Lilly Lake Dam Break

Monday, March 24, 2008

Disgrace near Traders Point

J.K. Lilly may have been inspired by Frederick Law Olmstead, the father of modern day landscape architecture, during the creation of Lilly Lake. This small man-made lake, nestled in a mature wooded border, with its natural earthen levee at the south end of water’s edge, dates to the early 1930s and is one of the crown jewels of Eagle Creek Park. The news today that the dam has been allowed to fail due to budgetary concerns and neglect, is a travesty. When the city accepted title to Eagle Creek Park, they should have established a maintenance reserve to maintain the property’s amenities at the time of the gift, including but not limited to this lake, in perpetuity. Evidently that either was not done or the piggy bank was robbed. Patrons of Eagle Creek Park are well aware that the Eagle Creek Foundation has stepped in on numerous occasions to assist with the park’s department budgetary shortfalls. The foundation rang the bell early and often that this matter needed to be addressed.

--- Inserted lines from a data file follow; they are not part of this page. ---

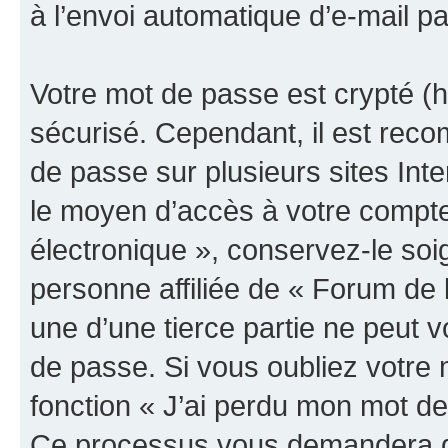
à l’envoi automatique d’e-mail pa
Votre mot de passe est crypté (h
sécurisé. Cependant, il est rec
de passe sur plusieurs sites Inte
le moyen d’accès à votre compte
électronique », conservez-le so
personne affiliée de « Forum de 
une d’une tierce partie ne peut
de passe. Si vous oubliez votre 
fonction « J’ai perdu mon mot de
Ce processus vous demandera de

Unfortunately it appears the cost to repair has inflated considerably thanks to the neglect of the rightful custodian; Indy Parks.
March 24, 2008
Eagle Creek Park lake drains,
Foundation, citizens board had sought repairs to earthen dam at Lilly LakeBy Melanie D. Hayesmelanie.d.hayes@indystar.com
Late Sunday morning, John Ulmer was driving through Eagle Creek Park to meet his bird-watching group when he noticed a drastic change in the scenery — Lilly Lake was drained.
Sometime in the night or early morning, the lake’s dam had given way.
“We noticed all the mud and several hundred fish that were laying along the ditch along the dam,” said Ulmer, 66. “It was recent enough that the fish were still flopping around.”
The earthen dam is 120 to 140 feet across at the top. Its condition had been a concern for several months, and the structure recently was patched. Three existing holes apparently grew large enough to let massive amounts of water drain out, although the specifics were still being investigated late Sunday.
The dam did not completely break, which would have caused a surge of water. Officials planned to meet today to figure out what to do next.
Although the scene stopped Ulmer in his tracks, he wasn’t surprised. Ulmer, who has met his bird-watching group every Sunday for 15 years at the park, is the chairman of the Eagle Creek Park Citizens Advisory Committee, which has been fighting for the dam’s upkeep.
“I thought, ‘Gee, it finally happened,’ ” the Zionsville-area resident said. “Periodically they would fill it up, so cosmetically it would look nice, but they never went about a proper repair of it. This has been this way for at least three years.”
Eagle Creek Park, with its 5,300 acres, is the 12th largest city-owned park in the country and a recreational destination for residents and international tourists.
Lilly Lake, however, has been a safety hazard because its dam has been in poor shape for several years, said Michelle Cloud, president of the Eagle Creek Park Foundation. The foundation had asked the Indy Parks and Recreation to repair it, but money wasn’t made available, she said.
“The repair of the dam, had it been undertaken five years ago, would have cost $50,000,” Cloud said. “Since it hasn’t been repaired, every rainy season, huge holes develop in the dam . . . rusting away supporting structures and damaging the bridge downstream. The cost for both those projects would now be $550,000.”
Had the dam been repaired in a timely manner, the lake wouldn’t have been washed out, Cloud said.
“I’m extremely disappointed that this has happened, especially when we had so much forewarning,” she said. “But I’m very grateful it was not a catastrophic dam collapse. It’s a beautiful day and people are walking around and enjoying the park. There could have been lives lost.”
Jeff Ward, Indy Parks’ administrator for environmental education and land stewardship, said an engineer looked at the dam a few months ago.
“We knew that there were issues that needed to be taken care of,” he said. “But there was no indication . . . of a catastrophic failure, which did not take place. The dam itself did not fail. There was no gush, no damage to the roadway, no more damage to the bridge below the dam.”
The water and fish — largemouth bass, catfish, bluegills, carp — were swept through the dam, into a stream, and into Eagle Creek Reservoir, Ward said. Some fish survived the 250- to 300-foot trip.
Ward expects to meet today with Indy Parks Director Joseph Wynns and others.
As recently as January, after citizens complained the dam was eroding and runoff had damaged a nearby bridge, a parks department spokeswoman said the dam and levee were not failing.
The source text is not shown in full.